There’s an important distinction we need to make when evaluating any rapidly evolving technology: the difference between now problems and fundamental problems. Problems that will just never go away.
A now problem is a limitation that exists today but is likely to improve—often dramatically—with time. A forever problem is foundational to the thing itself. It won’t go away no matter how much progress we make.
Code quality from large language models? That’s a now problem. The models from six months ago are not the models of today. The models of today won’t be the models of six months hence. Anyone who’s been working with these tools for a year or more has an instinctive feel for this. They’ve watched Claude or GPT go from producing code that needed heavy editing to code that more often than not runs correctly on first try. They’ve seen context windows expand from thousands of tokens to hundreds of thousands. They’ve experienced the shift from “interesting toy” to “genuine productivity multiplier.”

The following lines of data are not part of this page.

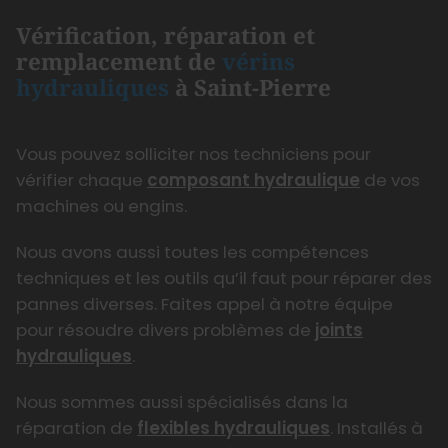
Vérification, réparation et
remplacement de
vérins
hydrauliques
à Saint-Pierre
Vous pouvez solliciter nos techniciens pour
vérifier chaque
composant hydraulique
de vos
machines ou engins.
Nous avons aussi toutes les compétences
techniques et les outils qu’il faut pour réparer des
pannes diverses. Faites appel à notre équipe
pour résoudre divers problèmes de
joints
hydrauliques
.
Nous sommes aussi spécialisés dans la
réparation de
flexibles hydrauliques
. Installés à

Andrei Karpathy has recently observed that he produces perhaps 20% of his code now, 80% is produced by LLMs.
But if you tried these tools once, hit a wall, and walked away? You’re evaluating something at a particular moment in time, but generalising to how it will always be.

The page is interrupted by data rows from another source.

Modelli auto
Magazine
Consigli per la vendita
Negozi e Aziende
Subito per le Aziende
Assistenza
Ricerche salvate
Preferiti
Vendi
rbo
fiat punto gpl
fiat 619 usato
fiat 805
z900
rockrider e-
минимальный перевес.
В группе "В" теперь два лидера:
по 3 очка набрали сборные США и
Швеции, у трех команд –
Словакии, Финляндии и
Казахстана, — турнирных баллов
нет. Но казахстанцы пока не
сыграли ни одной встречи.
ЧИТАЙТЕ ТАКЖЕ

But weeks or perhaps a couple of months later the limitation you ran into no longer exists.
This doesn’t mean every criticism is invalid. Some problems are fundamental—or at least far more persistent than the quality-of-output concerns. The imprecision of human language when specifying what we want? That’s arguably closer to fundamental. The challenge of maintaining large codebases when the AI doesn’t have full context? Harder to solve (though context windows continue to increase, and techniques mean that the limit that seemed pretty fundamental a year or so ago of context windows having quadratic scaling costs no longer seems to be the case). The question of trust and verification when you can’t review every line (because there are too many lines for humans to review themselves in a reasonable time frame)? That’s a genuine tension that won’t simply disappear with better models.

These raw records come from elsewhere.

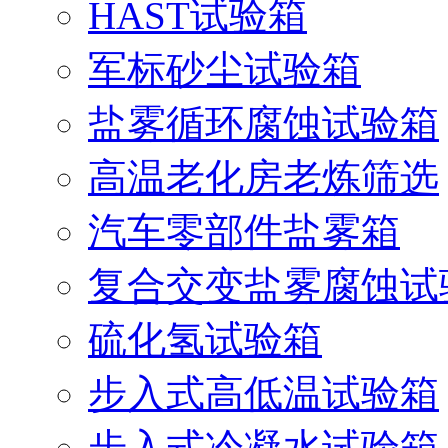
HAST试验箱
军标砂尘试验箱
盐雾循环腐蚀试验箱
高温老化房老炼筛选
汽车零部件盐雾箱
复合交变盐雾腐蚀试
硫化氢试验箱
步入式高低温试验箱
步入式冷凝水试验箱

But conflating now problems with forever problems leads to bad decisions. It leads people to dismiss technologies that could genuinely help them. It leads to the peculiar situation where the people most skeptical of AI coding tools are often those with the least recent experience using them. It’s a negative self-reinforcing feedback loop.
The conversation I keep having goes like this: someone expresses deep reservations about AI-generated code, I ask about their experience, they describe something from months ago, and when I show them what the current models can do, they’re genuinely surprised.
The technology moved. Their mental model didn’t.
I’m not suggesting we should be uncritical enthusiasts. Skepticism is healthy. But skepticism based on outdated experience isn’t skepticism—it’s nostalgia for a problem that may have already been solved.
If you tried AI code generation and found it wanting, maybe it’s time to try again.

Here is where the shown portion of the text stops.